Shot of anesthetic in neck eases symptoms in study
A shot in the neck may curb extreme hot flashes associated with menopause, a small new study suggests.
Injecting a local anesthetic into an area of the neck that communicates with the brain’s temperature regulation zone was associated with a 50 percent reduction in hot flashes among women with moderate to severe symptoms, the researchers reported.
Since research over the last decade has suggested that taking hormone replacement therapy to control menopausal symptoms may be associated with increased risk for heart disease and cancer, many women have been searching for a safe and effective nonhormonal means of reducing hot flashes.
The anesthetic treatment isn’t designed for everyone with hot flashes. It’s intended for those struggling with truly troubling hot flashes that occur regularly, affecting quality of life, said study author Dr. David Walega, chief of the division of pain medicine at Northwestern University Feinberg School of Medicine in Chicago.
“This is for people with multiple drenching sweats, women who can’t function in the workplace, who have extreme anxiety preceding the hot flash.
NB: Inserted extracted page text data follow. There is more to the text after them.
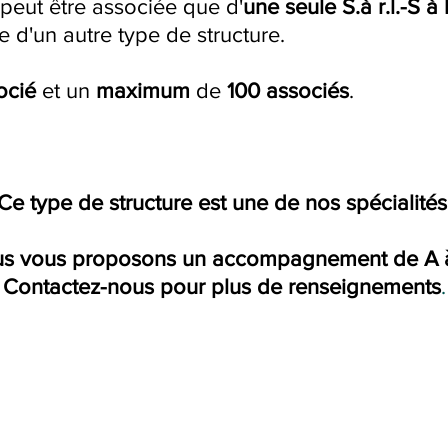
eut être associée que d'
une seule S.à r.l.-S à 
ée d'un autre type de structure.
ocié
et un
maximum
de
100 associés
.
Ce type de structure est une de nos spécialités
s vous proposons un accompagnement de A 
Contactez-nous pour plus de renseignements
.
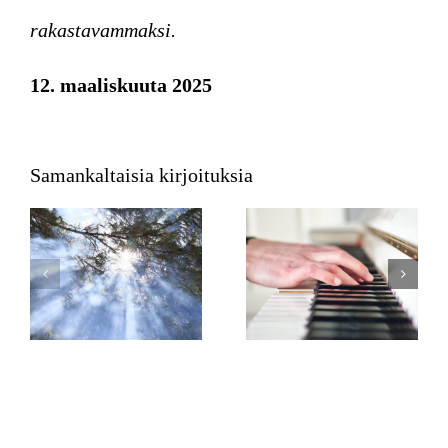
rakastavammaksi.
12. maaliskuuta 2025
Samankaltaisia kirjoituksia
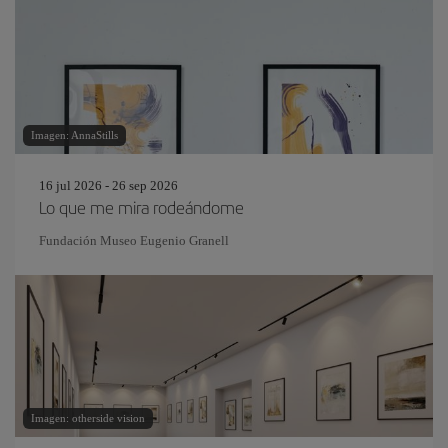
Imagen: AnnaStills
16 jul 2026 - 26 sep 2026
Lo que me mira rodeándome
Fundación Museo Eugenio Granell
Imagen: otherside vision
And when that happens several times a day, we also see anxiety and depression,” explained Walega. Some women with breast cancer stop taking their medication — tamoxifen — because it can cause hot flashes, he added.
Hot flashes are sudden feelings of heat or warmth starting in the face and extending to the neck and chest area, sometimes accompanied by sweating and flushing of the skin. They are associated with menopause but can also occur in patients taking estrogen-blocking medications, typically for breast or prostate cancer. Walega estimated that hot flashes affect more than 80 percent of menopausal women.
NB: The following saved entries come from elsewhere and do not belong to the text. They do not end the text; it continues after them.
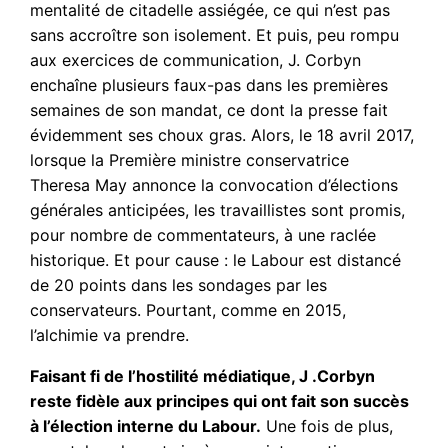
mentalité de citadelle assiégée, ce qui n’est pas
sans accroître son isolement. Et puis, peu rompu
aux exercices de communication, J. Corbyn
enchaîne plusieurs faux-pas dans les premières
semaines de son mandat, ce dont la presse fait
évidemment ses choux gras. Alors, le 18 avril 2017,
lorsque la Première ministre conservatrice
Theresa May annonce la convocation d’élections
générales anticipées, les travaillistes sont promis,
pour nombre de commentateurs, à une raclée
historique. Et pour cause : le Labour est distancé
de 20 points dans les sondages par les
conservateurs. Pourtant, comme en 2015,
l’alchimie va prendre.
Faisant fi de l’hostilité médiatique, J .Corbyn
reste fidèle aux principes qui ont fait son succès
à l’élection interne du Labour.
Une fois de plus,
To deliver the treatment, the physician uses guided imaging to inject a local anesthetic into what is called the stellate ganglion, an area between the thyroid gland (around the “voice box”) and the carotid artery.
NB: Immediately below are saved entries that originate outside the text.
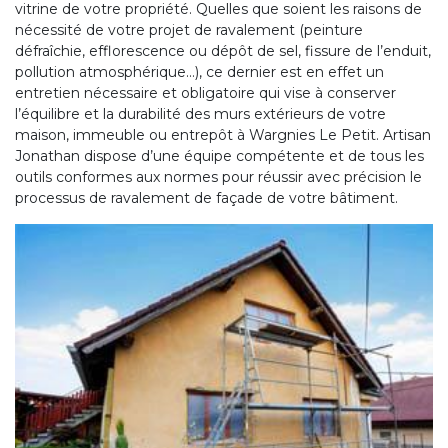
vitrine de votre propriété. Quelles que soient les raisons de
nécessité de votre projet de ravalement (peinture
défraîchie, efflorescence ou dépôt de sel, fissure de l’enduit,
pollution atmosphérique…), ce dernier est en effet un
entretien nécessaire et obligatoire qui vise à conserver
l’équilibre et la durabilité des murs extérieurs de votre
maison, immeuble ou entrepôt à Wargnies Le Petit. Artisan
Jonathan dispose d’une équipe compétente et de tous les
outils conformes aux normes pour réussir avec précision le
processus de ravalement de façade de votre bâtiment.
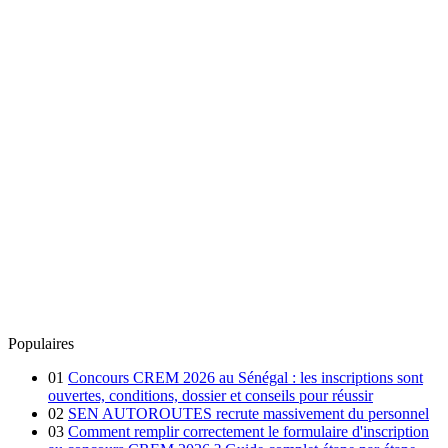
Populaires
01
Concours CREM 2026 au Sénégal : les inscriptions sont
ouvertes, conditions, dossier et conseils pour réussir
02
SEN AUTOROUTES recrute massivement du personnel
03
Comment remplir correctement le formulaire d'inscription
The study was presented at the American Society of Anesthesiologists annual meeting in San Francisco.
The researchers found that stellate ganglion blockade reduces the incidence of hot flashes by half, especially in women with moderate or severe hot flashes, and the benefits appear to last for at least six months. Subjects also reported experiencing less depression after getting the anesthetic injections, and they demonstrated improved verbal recall of spoken words.
Dr. Grace Forde, a pain management specialist at Syosset Hospital in New York, noted that a large percentage of the patients receiving the placebo (injection) also reported an improvement in their hot flashes. “Invasive procedures often have a much stronger placebo effect,” she noted. Forde, who was not associated with the study, said she thinks the benefits of the treatment probably outweigh the risks. “You can’t put a price on quality of life. I personally think it’s worth it.”
FDA approves new drug
The U.S. Food and Drug Administration has approved the once-a-day tablet called Duavee to treat menopause-related hot flashes and potentially prevent osteoporosis in post-menopausal women who have a uterus, according to the drug’s manufacturer, Pfizer Inc.
When prescribed just for the prevention of osteoporosis in post-menopausal women, Duavee should only be considered for women at significant risk, and non-estrogen medication should be considered first, Pfizer advised.
The approval was based on phase 3 clinical trials that included generally healthy, post-menopausal women with a uterus. One study found that women taking the drug had 74 percent fewer moderateto-severe hot flashes after 12 weeks of treatment, compared with a 47 percent reduction among women who took a placebo, Pfizer said.
In other trials, women who took Duavee showed increased levels of bone mineral density in the hip and lumbar spine after one and two years of treatment, while women in the placebo group had decreased levels, the drug company said.